Apparently the scientific name is olfactory hallucinations.
I don’t believe in superstitious mumbo jumbo. I eschewed religion, fate and therefore the belief that my life has been set in advance by some benevolent deity, years ago.
At times of intense stress and disappointment, it would be an enormous relief to be able to throw away such rationality and bask in the belief that there was some grand plan; that everything was leading somewhere; that experiences are there to prepare me for other experiences that, as the man said “It will all be all right in the end and if it isn’t all right, it’s not the end”.
I believe that life is unfair and chaotic; that we can influence events but only control our reaction to them; that connections are made after the “what happened” to try and create meaning; that I and no spiritual guide, is responsible for my experience of life.
Yet I also believe in what Heraclites said – character is destiny.
Towards the end of my marriage, I was so unhappy and I went with my friend to a retreat in the Blue Mountains. . We said we would try something we’d never done, and so I had an appointment with the medium. It was astonishing. Listening back to the tape I struggle to see how cold reading entirely applied. At the time I wept to hear her description of me as having a huge heart and a large community. That lots of people fed off my love and my energy . That I brought people together and would ultimately live in a big house with huge windows. That my daughter was mightily independent Knowing my marriage was all but over, it gave me a future to live into which I was hugely grateful for at the time. SInce then my community has got so much bigger as has my heart.

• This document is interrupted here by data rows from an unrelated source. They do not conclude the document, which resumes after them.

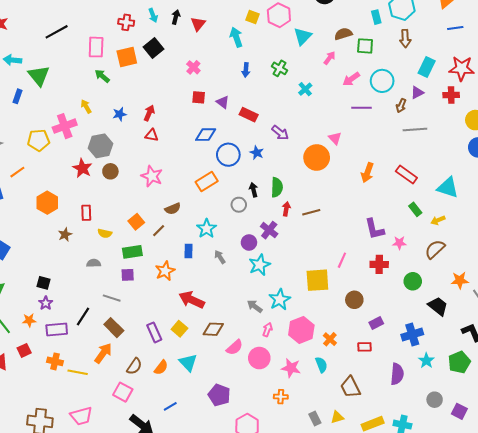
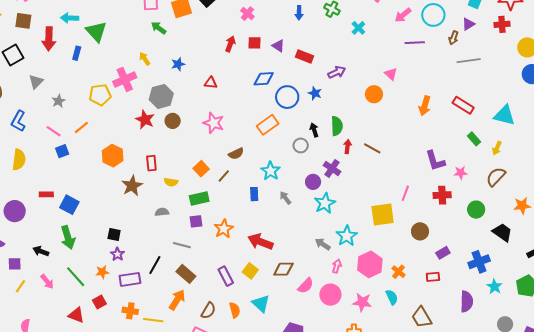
red arrow: (149, 113) -> (230, 44), moved
purple arrow: (280, 133) -> (337, 72), turned -60
orange circle: (317, 157) -> (374, 94), size x0.7
brown line: (311, 212) -> (372, 148), turned 48
yellow arrow: (438, 220) -> (497, 148), turned -40
brown star: (65, 235) -> (132, 186), size x1.5
orange star: (165, 271) -> (224, 229), moved
orange semicircle: (161, 368) -> (235, 310), turned -49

A few months ago I fell deeply in love with someone who was married. He chose me by default when his wife found out about his relationship with me, tried to come to me, but could not do it as the guilt was too great. The experience, particularly in the last few weeks put me under extreme stress. I started to smell mint in my nose. It was extremely calming and gave me something to focus on when I felt particularly bad. As I started to recover, the smell left me. I spoke to him today which made me feel shaky and off balance again. The smell came back.
There are all sorts of reasons for olfactory hallucinations ranging from physical to mental issues but none of them seem to apply to me.
Given that I will probably never know the truth about whether my rational approach to life or other’s more spiritual approach is right I wonder which belief would serve me better right now? I could believe my brain had manufactured the smell to help to divert me from the mental stress – or that someone was looking after me; that the medium in Australia did a cynical cold reading on me or that that big house with windows awaits.